POJ 1258 Agri-Net (经典MST)
链接:http://poj.org/problem?id=1258
Description
Farmer John has been elected mayor of his town! One of his campaign promises was to bring internet connectivity to all farms in the area. He needs your help, of course.
Farmer John ordered a high speed connection for his farm and is going to share his connectivity with the other farmers. To minimize cost, he wants to lay the minimum amount of optical fiber to connect his farm to all the other farms.
Given a list of how much fiber it takes to connect each pair of farms, you must find the minimum amount of fiber needed to connect them all together. Each farm must connect to some other farm such that a packet can flow from any one farm to any other farm.
The distance between any two farms will not exceed 100,000.
Farmer John ordered a high speed connection for his farm and is going to share his connectivity with the other farmers. To minimize cost, he wants to lay the minimum amount of optical fiber to connect his farm to all the other farms.
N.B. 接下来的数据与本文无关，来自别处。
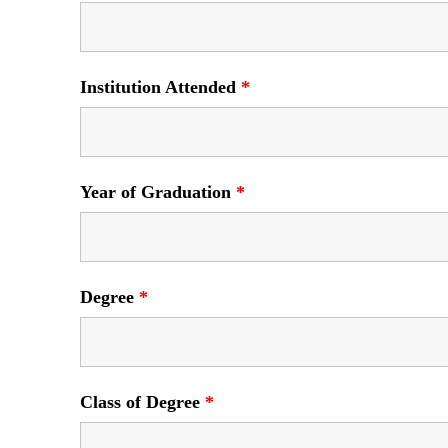
Institution Attended
*
Year of Graduation
*
Degree
*
Class of Degree
*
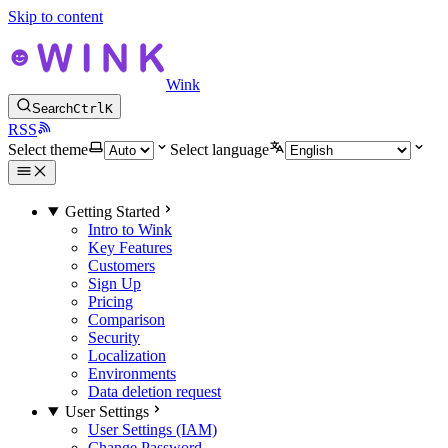
Skip to content
Wink
Search
Ctrl
K
RSS
Select theme
Select language
Getting Started
Intro to Wink
Key Features
Customers
Sign Up
Pricing
Comparison
Security
Localization
Environments
Data deletion request
User Settings
User Settings (IAM)
Change Password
Given a list of how much fiber it takes to connect each pair of farms, you must find the minimum amount of fiber needed to connect them all together. Each farm must connect to some other farm such that a packet can flow from any one farm to any other farm.
The distance between any two farms will not exceed 100,000.
Input
The input includes several cases. For each case, the first line contains the number of farms, N (3 <= N <= 100). The following lines contain the N x N conectivity matrix, where each element shows the distance from on farm to another. Logically, they are N lines of N space-separated integers. Physically, they are limited in length to 80 characters, so some lines continue onto others. Of course, the diagonal will be 0, since the distance from farm i to itself is not interesting for this problem.
Output
For each case, output a single integer length that is the sum of the minimum length of fiber required to connect the entire set of farms.
Sample Input
4 0 4 9 21 4 0 8 17 9 8 0 16 21 17 16 0
Sample Output
28
解题思路: 最简单的最小生成树的题目;MST-Kruscal
代码如下:(Kruscal)
#include <iostream>
#include <cstdio>
#include <cstring>
#include <cstdlib>
#include <cmath>
#include <vector>
#include <string>
#include <iomanip>
#include <cassert>
#include <algorithm>
#define LC(x) (x<<1)
#define RC(x) (LC(x)+1)
#define PI (acos(-1))
#define EPS 1e-8
#define MAXN 111111
#define MAXM 222222
#define LL long long
#define ULL unsigned long long
#define INF 0x7fffffff
#define pb push_back
#define mp make_pair
#define lowbit(x) (x&(-x))
#define RST(N)memset(N, 0, sizeof(N))
using namespace std;
struct edge {
int v, u, cost;
}e[111*111];
bool cmp_e(const edge &a, const edge &b)
{
return a.cost < b.cost;
}
int ecnt, fa[111], n, v;
void addedge(int u, int v, int cost)
{
e[++ ecnt].v = v, e[ecnt].u = u, e[ecnt].cost = cost;
}
int getf(int x)
{
return fa[x] == x ? x : fa[x] = getf(fa[x]);
}
int kruscal()
{
int sum = 0;
for(int i = 1; i <= n; i ++) fa[i] = i;
sort(e + 1, e + 1 + ecnt, cmp_e);
for(int i = 1; i <= ecnt; i ++) {
int u = e[i].u, v = e[i].v;
u = getf(u), v = getf(v);
if(u == v) continue;
sum += e[i].cost;
fa[u] = v;
}
return sum;
}
int main()
{
while(scanf("%d", &n) == 1) {
ecnt = 0;
for(int i = 1; i <= n; i ++) {
for(int j = 1; j <= n; j ++) {
scanf("%d", &v);
if(v != 0) addedge(i, j, v);
}
}
printf("%d\n", kruscal());
}
return 0;
}
Prim:
#include <iostream>
#include <cstdio>
#include <cstring>
#include <cstdlib>
#define MAXN 105
#define RST(N)memset(N, 0, sizeof(N))
using namespace std;
int a[MAXN][MAXN], n;
int flag[MAXN], tot; //flag[i]用来标记节点i是否被覆盖
void Init()
{
for(int i=1; i<=n; i++) {
for(int j=1; j<=n; j++) {
scanf("%d", &a[i][j]);
}
}
RST(flag), tot = 0;
}
int main()
{
while(~scanf("%d", &n)) {
Init();
flag[1] = 1; //选取第一个点
for(int k=1; k<n; k++) { //循环n-1次
int min = -1, min_i;
for(int i=1; i<=n; i++) { //选取下一个最小权值的节点
if(flag[i] == 0 && (min == -1 || a[1][i] < min)) {
min = a[1][i]; min_i = i;
}
}
flag[min_i]=1; //覆盖节点
for(int i=1; i<=n; i++) { //更新未覆盖节点的距离
if(flag[i] == 0 && a[1][i] > a[min_i][i]) {
a[1][i] = a[min_i][i];
}
}
tot += a[1][min_i]; //加上权值
}
printf("%d\n", tot);
}
return 0;
}